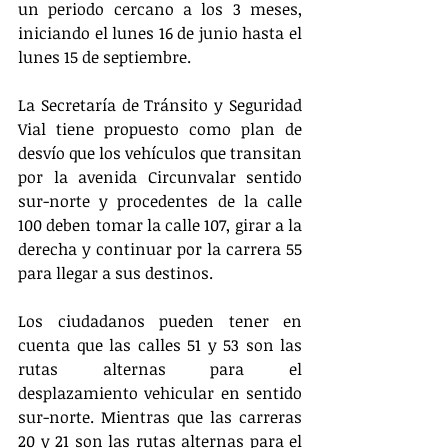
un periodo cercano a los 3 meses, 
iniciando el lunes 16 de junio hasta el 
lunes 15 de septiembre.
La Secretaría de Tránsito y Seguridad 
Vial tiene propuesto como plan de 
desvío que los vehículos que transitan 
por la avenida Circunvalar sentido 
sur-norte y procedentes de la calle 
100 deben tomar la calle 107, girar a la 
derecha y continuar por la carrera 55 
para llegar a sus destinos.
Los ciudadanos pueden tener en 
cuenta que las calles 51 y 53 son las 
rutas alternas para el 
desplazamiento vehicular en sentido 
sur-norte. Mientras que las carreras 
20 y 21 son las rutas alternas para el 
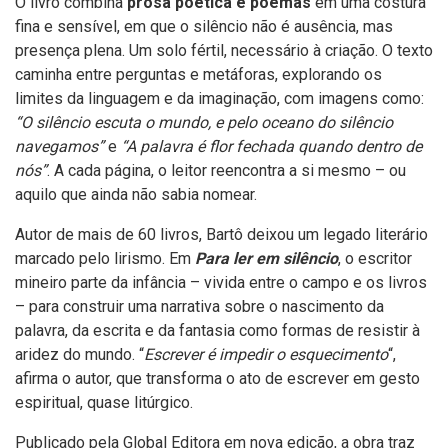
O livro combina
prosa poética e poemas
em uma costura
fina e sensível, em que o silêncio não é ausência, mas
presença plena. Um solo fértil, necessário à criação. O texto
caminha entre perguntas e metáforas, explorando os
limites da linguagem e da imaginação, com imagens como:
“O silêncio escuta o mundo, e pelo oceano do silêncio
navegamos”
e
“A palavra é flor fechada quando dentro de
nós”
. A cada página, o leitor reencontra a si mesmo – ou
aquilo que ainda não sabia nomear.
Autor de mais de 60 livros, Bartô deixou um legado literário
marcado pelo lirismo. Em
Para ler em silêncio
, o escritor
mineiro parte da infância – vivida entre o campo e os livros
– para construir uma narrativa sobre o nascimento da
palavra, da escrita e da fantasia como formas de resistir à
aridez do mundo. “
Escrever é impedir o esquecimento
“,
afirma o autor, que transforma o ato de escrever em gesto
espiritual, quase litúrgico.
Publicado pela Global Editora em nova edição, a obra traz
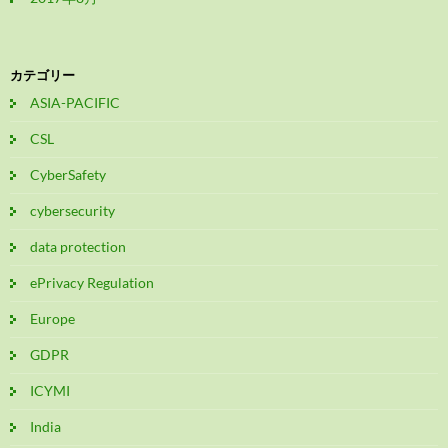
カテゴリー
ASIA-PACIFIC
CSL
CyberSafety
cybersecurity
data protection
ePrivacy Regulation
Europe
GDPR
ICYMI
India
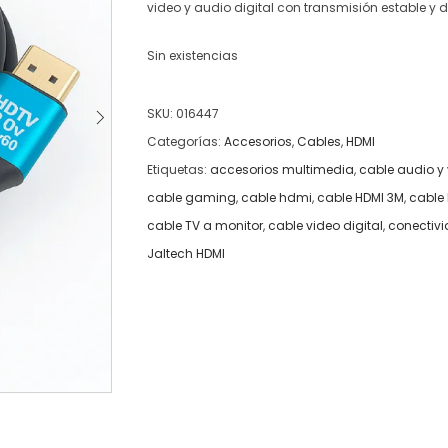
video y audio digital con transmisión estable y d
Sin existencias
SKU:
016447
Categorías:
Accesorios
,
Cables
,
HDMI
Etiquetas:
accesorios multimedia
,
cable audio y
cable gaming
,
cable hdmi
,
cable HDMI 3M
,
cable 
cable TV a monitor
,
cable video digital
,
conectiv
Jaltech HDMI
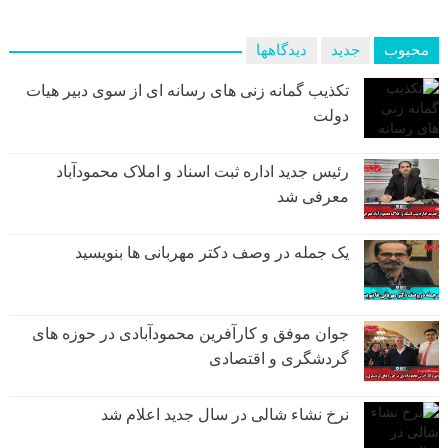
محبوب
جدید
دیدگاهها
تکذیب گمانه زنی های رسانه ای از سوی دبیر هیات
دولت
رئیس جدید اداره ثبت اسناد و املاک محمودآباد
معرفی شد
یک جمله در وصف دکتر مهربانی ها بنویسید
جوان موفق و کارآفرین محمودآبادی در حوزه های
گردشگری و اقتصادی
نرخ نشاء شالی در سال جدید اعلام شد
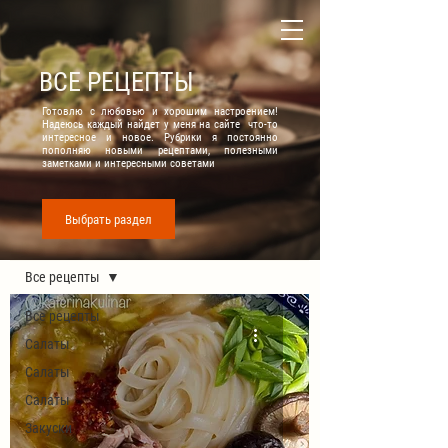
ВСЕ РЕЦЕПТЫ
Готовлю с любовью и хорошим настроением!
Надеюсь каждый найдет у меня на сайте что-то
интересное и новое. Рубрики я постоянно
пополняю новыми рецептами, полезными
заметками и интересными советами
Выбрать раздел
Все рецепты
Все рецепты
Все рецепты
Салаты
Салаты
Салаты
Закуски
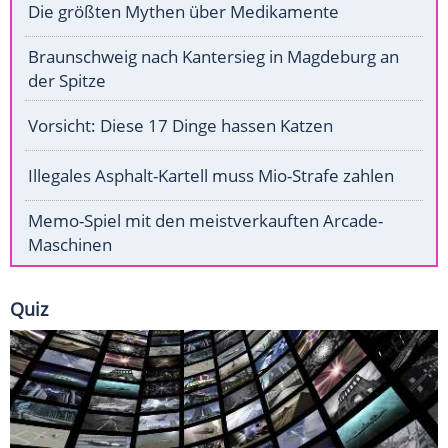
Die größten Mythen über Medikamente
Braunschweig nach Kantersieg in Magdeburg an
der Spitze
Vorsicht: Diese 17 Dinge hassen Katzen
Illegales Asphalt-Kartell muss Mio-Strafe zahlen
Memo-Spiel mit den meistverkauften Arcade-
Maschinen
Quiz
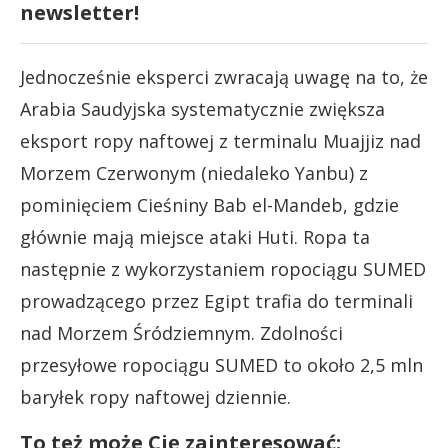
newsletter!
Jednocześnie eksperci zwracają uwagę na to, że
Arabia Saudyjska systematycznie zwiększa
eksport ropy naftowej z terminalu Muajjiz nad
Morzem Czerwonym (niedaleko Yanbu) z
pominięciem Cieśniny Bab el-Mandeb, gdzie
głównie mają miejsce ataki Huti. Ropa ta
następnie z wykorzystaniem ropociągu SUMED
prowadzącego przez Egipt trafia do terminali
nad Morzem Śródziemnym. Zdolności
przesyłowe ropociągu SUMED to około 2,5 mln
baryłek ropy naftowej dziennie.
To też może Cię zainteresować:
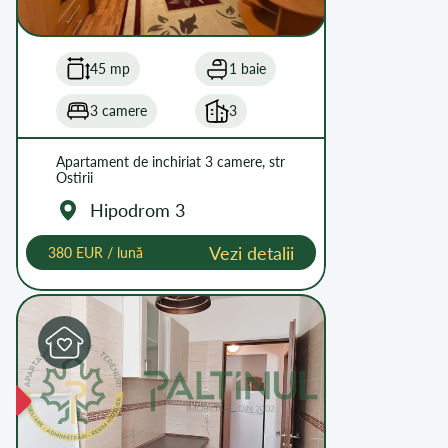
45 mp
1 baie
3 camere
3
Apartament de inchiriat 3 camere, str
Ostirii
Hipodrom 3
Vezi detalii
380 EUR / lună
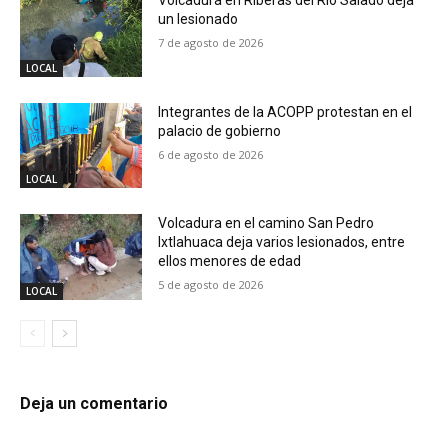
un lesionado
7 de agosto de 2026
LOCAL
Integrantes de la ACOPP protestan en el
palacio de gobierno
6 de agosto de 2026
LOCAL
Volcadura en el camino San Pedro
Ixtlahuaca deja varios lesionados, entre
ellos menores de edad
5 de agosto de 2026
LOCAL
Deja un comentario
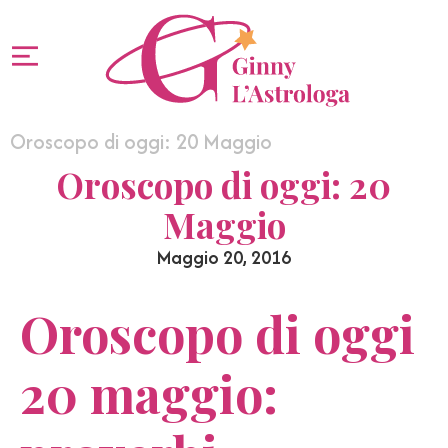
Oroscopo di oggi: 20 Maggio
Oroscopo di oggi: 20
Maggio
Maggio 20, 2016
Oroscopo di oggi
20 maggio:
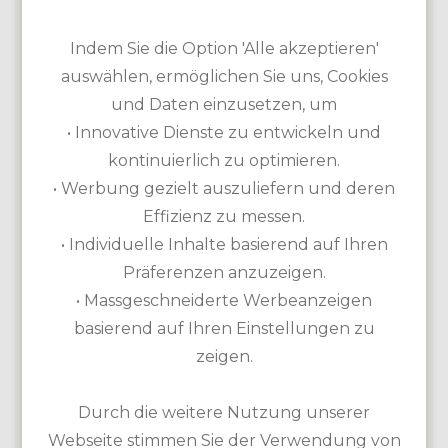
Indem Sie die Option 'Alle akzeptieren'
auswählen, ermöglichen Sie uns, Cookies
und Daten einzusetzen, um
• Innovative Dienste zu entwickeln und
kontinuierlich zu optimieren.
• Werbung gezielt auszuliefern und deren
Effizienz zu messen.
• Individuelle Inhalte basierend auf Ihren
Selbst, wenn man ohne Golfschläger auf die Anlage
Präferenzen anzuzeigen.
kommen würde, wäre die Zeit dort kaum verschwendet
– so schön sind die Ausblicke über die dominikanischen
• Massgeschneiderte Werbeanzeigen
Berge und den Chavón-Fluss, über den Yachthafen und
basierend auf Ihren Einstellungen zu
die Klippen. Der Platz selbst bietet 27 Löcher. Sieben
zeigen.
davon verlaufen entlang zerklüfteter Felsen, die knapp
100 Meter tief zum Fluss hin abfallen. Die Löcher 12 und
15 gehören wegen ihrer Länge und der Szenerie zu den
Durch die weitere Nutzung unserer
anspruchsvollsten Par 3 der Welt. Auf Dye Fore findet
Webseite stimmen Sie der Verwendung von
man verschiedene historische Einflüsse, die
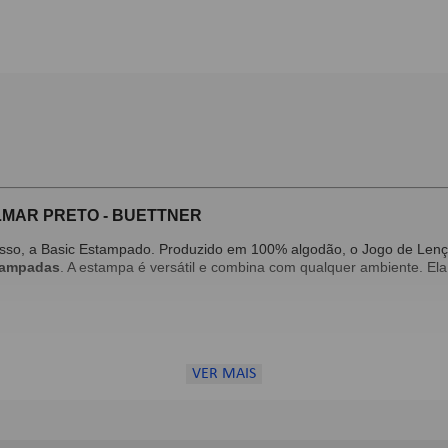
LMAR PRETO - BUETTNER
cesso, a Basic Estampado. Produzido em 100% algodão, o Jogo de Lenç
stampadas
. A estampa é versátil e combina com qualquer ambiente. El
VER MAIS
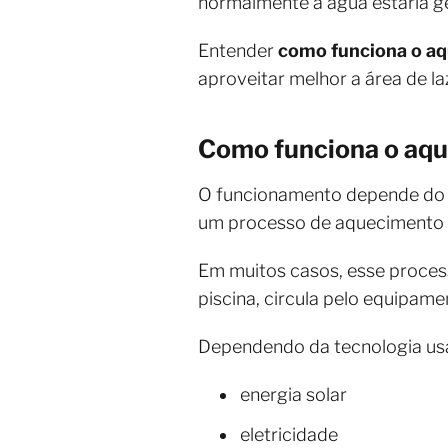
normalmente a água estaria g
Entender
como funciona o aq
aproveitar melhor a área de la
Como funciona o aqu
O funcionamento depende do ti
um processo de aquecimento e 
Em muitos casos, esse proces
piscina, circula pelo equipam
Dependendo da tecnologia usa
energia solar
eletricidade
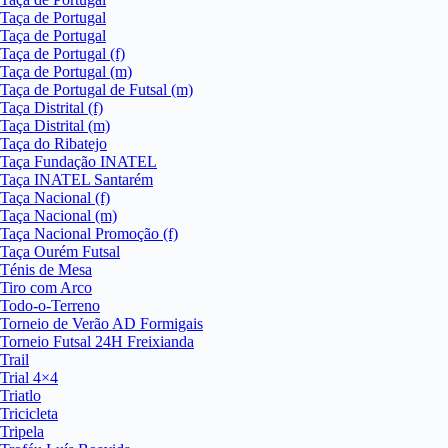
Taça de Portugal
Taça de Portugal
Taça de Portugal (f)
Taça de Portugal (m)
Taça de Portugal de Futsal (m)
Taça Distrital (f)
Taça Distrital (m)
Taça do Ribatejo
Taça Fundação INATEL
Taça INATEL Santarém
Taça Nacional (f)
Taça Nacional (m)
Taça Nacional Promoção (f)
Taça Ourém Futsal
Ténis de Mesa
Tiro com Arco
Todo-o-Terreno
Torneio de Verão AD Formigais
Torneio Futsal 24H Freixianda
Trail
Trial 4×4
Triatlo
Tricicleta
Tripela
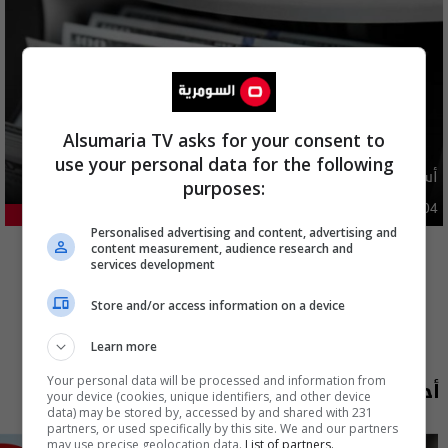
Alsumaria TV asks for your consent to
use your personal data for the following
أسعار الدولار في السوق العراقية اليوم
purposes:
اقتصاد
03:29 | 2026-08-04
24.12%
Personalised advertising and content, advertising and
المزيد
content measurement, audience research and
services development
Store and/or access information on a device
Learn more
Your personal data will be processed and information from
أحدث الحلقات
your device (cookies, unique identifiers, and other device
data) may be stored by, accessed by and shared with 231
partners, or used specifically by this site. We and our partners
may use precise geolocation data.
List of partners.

________________________________________

Copy out exactly the lines above beginning with the line that contains "cable TV a monitor" and finishing with the line that contains "następnie z wykorzystaniem ropociągu SUMED", including both; leave the pictures out.

cable TV a monitor
,
cable video digital
,
conectiv
Jaltech HDMI
محبوب
جدید
دیدگاهها
تکذیب گمانه زنی های رسانه ای از سوی دبیر هیات
دولت
رئیس جدید اداره ثبت اسناد و املاک محمودآباد
معرفی شد
یک جمله در وصف دکتر مهربانی ها بنویسید
جوان موفق و کارآفرین محمودآبادی در حوزه های
گردشگری و اقتصادی
نرخ نشاء شالی در سال جدید اعلام شد
ВСЕ РЕЦЕПТЫ
Готовлю с любовью и хорошим настроением!
Надеюсь каждый найдет у меня на сайте что-то
интересное и новое. Рубрики я постоянно
пополняю новыми рецептами, полезными
заметками и интересными советами
Выбрать раздел
Все рецепты
Все рецепты
Все рецепты
Салаты
Салаты
Салаты
Закуски
Die größten Mythen über Medikamente
Braunschweig nach Kantersieg in Magdeburg an
der Spitze
Vorsicht: Diese 17 Dinge hassen Katzen
Illegales Asphalt-Kartell muss Mio-Strafe zahlen
Memo-Spiel mit den meistverkauften Arcade-
Maschinen
Quiz
newsletter!
Jednocześnie eksperci zwracają uwagę na to, że
Arabia Saudyjska systematycznie zwiększa
eksport ropy naftowej z terminalu Muajjiz nad
Morzem Czerwonym (niedaleko Yanbu) z
pominięciem Cieśniny Bab el-Mandeb, gdzie
głównie mają miejsce ataki Huti. Ropa ta
następnie z wykorzystaniem ropociągu SUMED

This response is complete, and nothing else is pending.